A 58-year-old woman with type 2 diabetes mellitus with complications of diabetic nephropathy, dialysis dependent end stage renal disease (ESRD), and bipolar disorder presented with a sudden onset of restlessness, dizziness, slurred speech, and ataxic gait. She reported episodes of symptomatic hypoglycemia beginning 2 weeks prior to this presentation. She regularly attended her outpatient hemodialysis sessions and did not have any episodes of hypotension. She was adherent to her medication regimen of glargine, metformin, gabapentin, paroxetine, and quetiapine. She did not use illicit substances nor consume alcohol. On exam, she was afebrile, heart rate 73 beats/minute, blood pressure 132/68 mmHg, respiratory rate 16, oxygen saturation 97% on ambient air. On neurologic examination, she showed involuntary choreiform movements of her upper and lower extremities. Her cranial nerve exam was intact and symmetrical. Strength and sensation were symmetrically intact. Bicep and patellar reflexes were 2+ and symmetric. She did not have any myoclonus on examination. Her gait was wide based and ataxic.

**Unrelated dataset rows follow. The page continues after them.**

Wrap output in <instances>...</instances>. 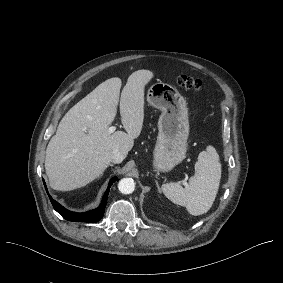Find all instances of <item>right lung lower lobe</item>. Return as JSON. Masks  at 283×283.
I'll return each instance as SVG.
<instances>
[{
  "mask_svg": "<svg viewBox=\"0 0 283 283\" xmlns=\"http://www.w3.org/2000/svg\"><path fill=\"white\" fill-rule=\"evenodd\" d=\"M115 180H116V178H113L110 181L109 187H108L107 191L105 192V194L103 196V199H102L100 206L97 209L92 210V211H88L86 213H75V212L68 211L64 207H62L58 202L53 200L52 197L49 194H48V196L50 198V201H51L54 209L59 214H61L62 217L65 218L66 220L93 223V222L99 221L103 217L105 207H106V201H107V197H108V193H109V188ZM44 186L46 188L45 183H44Z\"/></svg>",
  "mask_w": 283,
  "mask_h": 283,
  "instance_id": "right-lung-lower-lobe-1",
  "label": "right lung lower lobe"
}]
</instances>
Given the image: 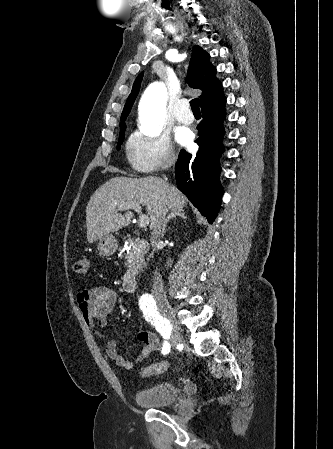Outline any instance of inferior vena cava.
Listing matches in <instances>:
<instances>
[{
  "label": "inferior vena cava",
  "instance_id": "obj_1",
  "mask_svg": "<svg viewBox=\"0 0 333 449\" xmlns=\"http://www.w3.org/2000/svg\"><path fill=\"white\" fill-rule=\"evenodd\" d=\"M174 162H175V159H172L169 162V166H171ZM163 184H164V188H167L168 183L166 182V180L163 181ZM167 211H168V208L164 205L159 209V211L156 214V218L154 220V226H153L154 230L151 234V244L154 249L156 248V246L158 244V240H159L160 233H161V225L163 223V220H165ZM155 274H156V276L154 277V280H153L152 293L156 300L164 302V301H166V297H165V293H164L163 282L157 276V272H155Z\"/></svg>",
  "mask_w": 333,
  "mask_h": 449
}]
</instances>
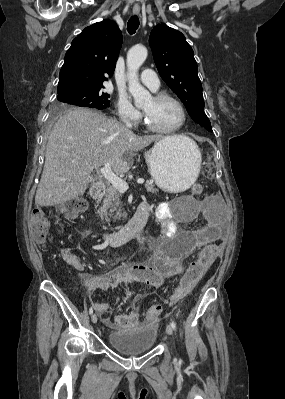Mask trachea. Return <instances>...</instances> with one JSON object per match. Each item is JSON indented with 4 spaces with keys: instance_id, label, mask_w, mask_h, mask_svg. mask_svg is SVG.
<instances>
[{
    "instance_id": "3493384b",
    "label": "trachea",
    "mask_w": 285,
    "mask_h": 399,
    "mask_svg": "<svg viewBox=\"0 0 285 399\" xmlns=\"http://www.w3.org/2000/svg\"><path fill=\"white\" fill-rule=\"evenodd\" d=\"M139 26V18L132 16L127 23V31L129 34H134Z\"/></svg>"
}]
</instances>
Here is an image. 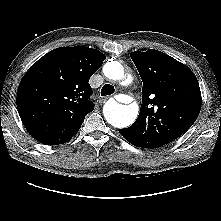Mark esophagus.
Masks as SVG:
<instances>
[{"instance_id": "esophagus-1", "label": "esophagus", "mask_w": 221, "mask_h": 221, "mask_svg": "<svg viewBox=\"0 0 221 221\" xmlns=\"http://www.w3.org/2000/svg\"><path fill=\"white\" fill-rule=\"evenodd\" d=\"M107 99H108V97H100V98L98 99V102H99V103H104Z\"/></svg>"}]
</instances>
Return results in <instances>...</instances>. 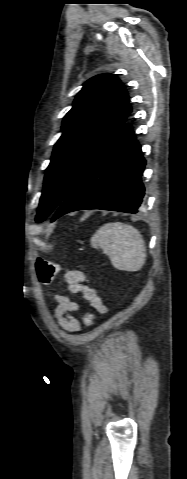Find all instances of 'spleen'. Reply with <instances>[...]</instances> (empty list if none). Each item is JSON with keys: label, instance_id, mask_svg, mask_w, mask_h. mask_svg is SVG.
I'll list each match as a JSON object with an SVG mask.
<instances>
[{"label": "spleen", "instance_id": "1", "mask_svg": "<svg viewBox=\"0 0 187 479\" xmlns=\"http://www.w3.org/2000/svg\"><path fill=\"white\" fill-rule=\"evenodd\" d=\"M90 242L93 248H101L118 270L135 272L145 264V242L141 233L129 224L107 223L94 233Z\"/></svg>", "mask_w": 187, "mask_h": 479}]
</instances>
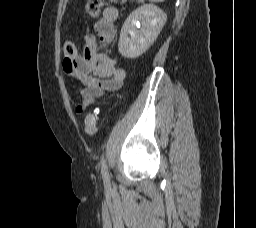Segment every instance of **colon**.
Masks as SVG:
<instances>
[{"instance_id": "obj_1", "label": "colon", "mask_w": 256, "mask_h": 228, "mask_svg": "<svg viewBox=\"0 0 256 228\" xmlns=\"http://www.w3.org/2000/svg\"><path fill=\"white\" fill-rule=\"evenodd\" d=\"M125 1L126 0H88L87 6H86L87 13L91 17L95 18L98 16L103 6L111 3H124ZM63 50H64L65 57L68 60L74 59L78 54L74 43L69 40H66L64 42ZM97 122H98L97 111L88 112L84 121V129L88 135L96 134Z\"/></svg>"}]
</instances>
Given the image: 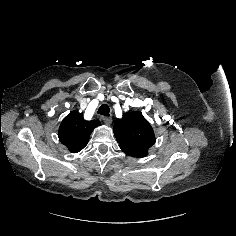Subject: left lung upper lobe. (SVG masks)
<instances>
[{
	"instance_id": "obj_1",
	"label": "left lung upper lobe",
	"mask_w": 236,
	"mask_h": 236,
	"mask_svg": "<svg viewBox=\"0 0 236 236\" xmlns=\"http://www.w3.org/2000/svg\"><path fill=\"white\" fill-rule=\"evenodd\" d=\"M113 131L123 152L147 153L156 141L150 123L138 111L126 112L117 119Z\"/></svg>"
}]
</instances>
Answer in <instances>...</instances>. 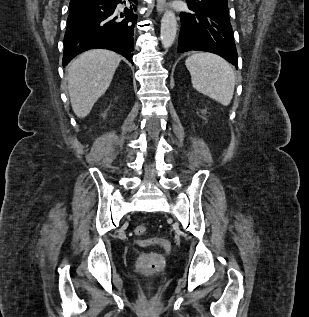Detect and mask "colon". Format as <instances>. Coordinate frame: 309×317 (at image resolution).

Laboratory studies were significant for a serum lactate of 5.3 mEq/L (ref: 0.2 – 1.9 mEq/L), beta hydroxybutyrate 4.23 mMol/L (ref: 0.02 – 0.27 mMol/L), blood urea nitrogen 41 mg/dL (ref: 6 - 24 mg/dL), serum creatinine 7.82 mg/dL (ref: 0.44 - 1.03 mg/dL), blood glucose 65 mg/dL (ref: 67 - 99 mg/dL). Venous blood gas showed pH 7.33 (ref: 7.32 – 7.42) and pCO2 36 mmHg (ref: 42 – 50 mmHg). Quantitative metformin levels were elevated to 10.0 mcg/mL (therapeutic range 1.0 to 2.0 mcg/mL). Gabapentin levels were undetectable. Her most recent hemoglobin A1c was 5.0 (ref: 4.3 -5.6%). Testing for carbon monoxide, cyanide, volatile alcohols, and toxicology screens were negative. Magnetic resonance imaging (MRI) of the brain without contrast showed bilateral, symmetric hyperintense signal of the lentiform nuclei outlined by a thin hyperintense rim on T2-weighted (Figure 1a) and FLAIR (Figure 1b) sequences consistent with the “Lentiform Fork sign”. Her symptoms improved with hemodialysis and discontinuation of metformin. She was diagnosed with metformin-induced encephalopathy with a type B lactic acidosis given toxic metformin levels in the setting of end stage renal disease and transient hypoglycemia.

Figure 1
Figure 1.Bilateral, symmetrical T2-weighted (a.) and fluid-attenuated inversion recovery (FLAIR, b.) hyperintense signal of lentiform nuclei outlined by thin, FLAIR-hyperintense rim. The lateral prong of the fork (blue arrow) is due to an edematous external capsule and the medial prong (red arrow) makes up the internal capsule.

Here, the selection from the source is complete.